SGG-R3^{\rm 3}: From Next-Token Prediction to End-to-End Unbiased Scene Graph Generation

The paper introduces SGG-R3^{\rm 3}, a structured reasoning framework that combines chain-of-thought-guided supervised fine-tuning with relation augmentation and a novel dual-granularity reward scheme in reinforcement learning to achieve end-to-end unbiased Scene Graph Generation with improved recall and reduced bias on long-tailed distributions.

Jiaye Feng, Qixiang Yin, Yuankun Liu, Tong Mo, Weiping Li

Published 2026-03-10
📖 4 min read☕ Coffee break read

Imagine you are looking at a busy street scene. Your brain instantly understands: "There's a man wearing a hat, standing on a sidewalk, next to a bus."

Scene Graph Generation (SGG) is the task of teaching a computer to do exactly that: turn a picture into a structured list of objects and their relationships.

However, current AI models are like a student who is very smart but gets distracted easily. They often:

  1. Miss things: They see the man but forget the hat.
  2. Guess wrong: They might say the man is riding the bus when he's just standing next to it.
  3. Get stuck on the obvious: They only know common things like "person on chair" but fail to understand rare or complex interactions (like "person holding a specific type of tool").

The paper introduces SGG-R3, a new training method designed to fix these issues. Think of it as a three-step coaching program for an AI, moving it from a chaotic guesser to a structured detective.

Here is how SGG-R3 works, explained with simple analogies:

1. The Problem: The "Blank Page" Panic

Current AI models try to look at a picture and spit out the whole story at once. It's like asking a student to write a 10-page essay in one breath without an outline. They get overwhelmed, hallucinate (make things up), and miss details.

2. The Solution: The "Three-Stage Detective" (Structured Reasoning)

SGG-R3 forces the AI to break the job down into three strict steps, like a detective solving a case:

  • Stage 1: The List Maker (Category Detection)
    • What it does: Before looking for details, the AI just lists what kinds of things are in the picture. "Okay, I see: a person, a car, a tree, and a building."
    • Why it helps: It narrows the search. The AI doesn't waste energy looking for a "dog" if there are no dogs in the picture.
  • Stage 2: The Spotter (Instance Grounding)
    • What it does: Now that it knows what to look for, it finds where they are. "Okay, there are two people: Person #1 and Person #2. Here are their exact locations."
    • Why it helps: It prevents the AI from mixing up objects or missing duplicates.
  • Stage 3: The Connector (Relation Extraction)
    • What it does: Finally, it connects the dots. "Person #1 is wearing a hat. Person #2 is standing on the sidewalk."
    • Why it helps: By doing this last, the AI has a clear map of the scene to build relationships on, rather than guessing blindly.

3. The Secret Sauce: Fixing the "Rare Item" Problem

AI models are bad at rare things. If a dataset has 1,000 pictures of "cats on mats" but only 5 pictures of "cats on toasters," the AI will almost always guess "on mats."

SGG-R3 uses two clever tricks to fix this:

  • Trick A: The "Creative Writing" Homework (Relation Augmentation)

    • The researchers used a super-smart AI (Qwen2.5-VL) to look at the pictures and write new stories about them.
    • Analogy: Imagine a teacher giving a student a photo of a kitchen and asking, "What could be happening here?" The AI generates new, plausible relationships (e.g., "The spoon is in the cup") that weren't in the original textbook.
    • They then filter these new stories to make sure they make sense, effectively giving the AI more practice examples for rare situations.
  • Trick B: The "Fair Grading" System (Dual-Granularity Reward)

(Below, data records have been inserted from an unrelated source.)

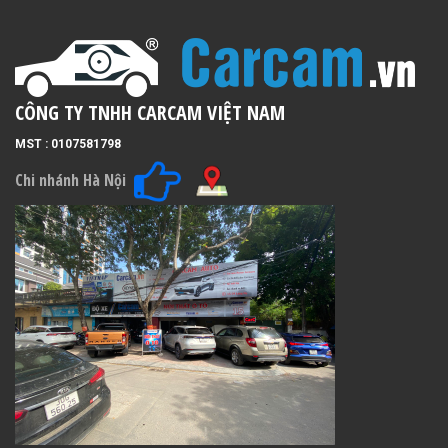
CÔNG TY TNHH CARCAM VIỆT NAM
MST : 0107581798
Chi nhánh Hà Nội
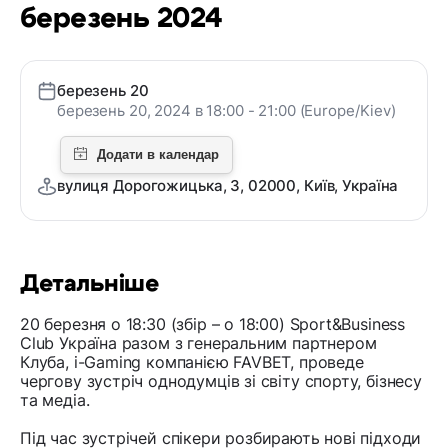
березень 2024
березень 20
березень 20, 2024 в 18:00 - 21:00 (Europe/Kiev)
вулиця Дорогожицька, 3, 02000, Київ, Україна
Детальніше
20 березня о 18:30 (збір – о 18:00) Sport&Business
Club Україна разом з генеральним партнером
Клуба, i-Gaming компанією FAVBET, проведе
чергову зустріч однодумців зі світу спорту, бізнесу
та медіа.
Під час зустрічей спікери розбирають нові підходи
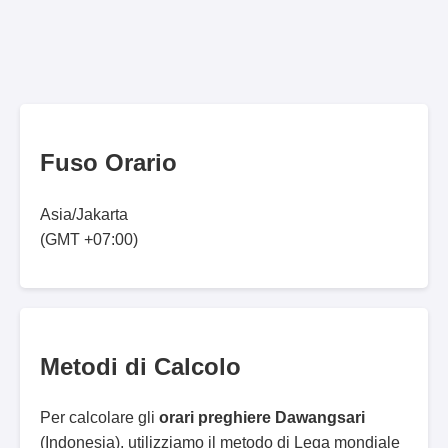
Fuso Orario
Asia/Jakarta
(GMT +07:00)
Metodi di Calcolo
Per calcolare gli
orari preghiere Dawangsari
(Indonesia), utilizziamo il metodo di Lega mondiale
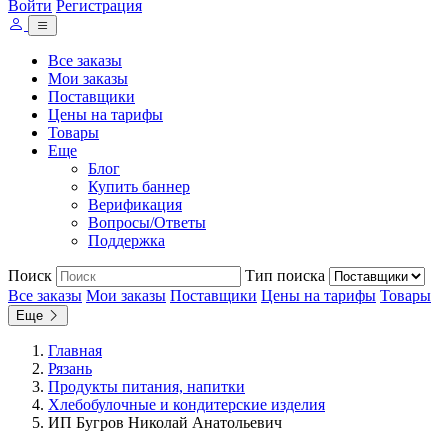
Войти
Регистрация
Все заказы
Мои заказы
Поставщики
Цены на тарифы
Товары
Еще
Блог
Купить баннер
Верификация
Вопросы/Ответы
Поддержка
Поиск
Тип поиска
Все заказы
Мои заказы
Поставщики
Цены на тарифы
Товары
Еще
Главная
Рязань
Продукты питания, напитки
Хлебобулочные и кондитерские изделия
ИП Бугров Николай Анатольевич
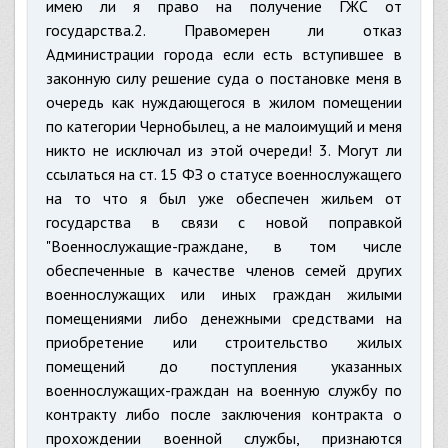
имею ли я право на получение ГЖС от
государства.2. Правомерен ли отказ
Администрации города если есть вступившее в
законную силу решение суда о постановке меня в
очередь как нуждающегося в жилом помещении
по категории Чернобылец, а не малоимущий и меня
никто не исключал из этой очереди! 3. Могут ли
ссылаться на ст. 15 ФЗ о статусе военнослужащего
на то что я был уже обеспечен жильем от
государства в связи с новой поправкой
"Военнослужащие-граждане, в том числе
обеспеченные в качестве членов семей других
военнослужащих или иных граждан жилыми
помещениями либо денежными средствами на
приобретение или строительство жилых
помещений до поступления указанных
военнослужащих-граждан на военную службу по
контракту либо после заключения контракта о
прохождении военной службы, признаются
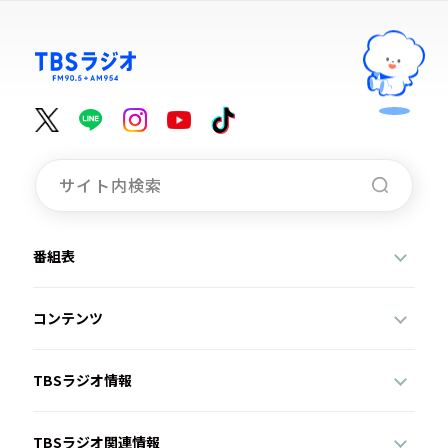
番組表
コンテンツ
TBSラジオ情報
TBSラジオ関連情報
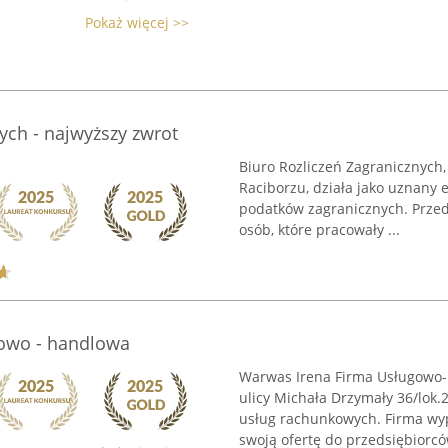
Pokaż więcej >>
ych - najwyższy zwrot
Biuro Rozliczeń Zagranicznych,
Raciborzu, działa jako uznany 
podatków zagranicznych. Przed
osób, które pracowały ...
owo - handlowa
Warwas Irena Firma Usługowo-
ulicy Michała Drzymały 36/lok.
usług rachunkowych. Firma wyp
swoją ofertę do przedsiębiorców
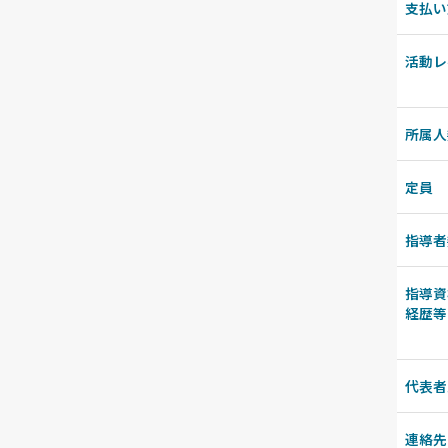
支払い
活動レ
所属人
定員
指導者
指導資
経歴等
代表者
連絡先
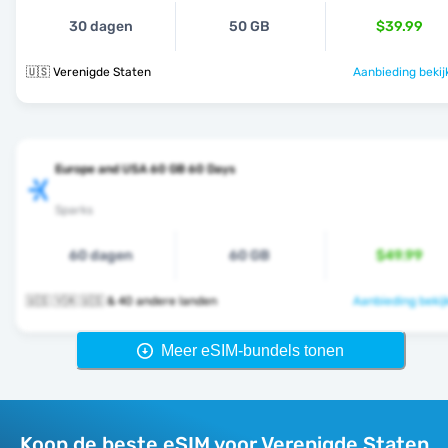
30 dagen
50 GB
$39.99
🇺🇸 Verenigde Staten
Aanbieding bekij
Europe and USA 60 GB 60 Days
Sparks
60 dagen
60 GB
$49.99
🇺🇸 🇻🇦 🇺🇸 & 40 andere landen
Aanbieding bekij
Meer eSIM-bundels tonen
Koop de beste eSIM voor Verenigde Staten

    • When the AI practices, it gets a score. Usually, the AI gets a high score just for getting the common things right (like "man on chair").
    • SGG-R3 introduces a two-part grading system:
      1. Exact Match: Did you get the specific relationship right? (e.g., "Man wearing red shirt").
      2. Semantic Match: Did you get the vibe right? (e.g., If the AI said "Man dressed in red shirt," it still gets points because it's semantically similar).
    • The Twist: The system gives extra bonus points for getting the rare, difficult relationships right. This forces the AI to stop ignoring the "long-tail" (rare) items and pay attention to them.

4. The Result: A Smarter, More Balanced AI

By combining these steps, SGG-R3 teaches the AI to:

  • Think step-by-step instead of guessing.
  • Learn from made-up examples to handle rare situations.
  • Get rewarded for being thorough, not just for being safe.

In a nutshell:
If traditional AI is like a student who memorizes the most common answers and guesses the rest, SGG-R3 is like a student who learns a strict study method, practices with a tutor who invents new scenarios, and gets graded fairly on both common and difficult questions. The result is a system that sees the whole picture, not just the obvious parts.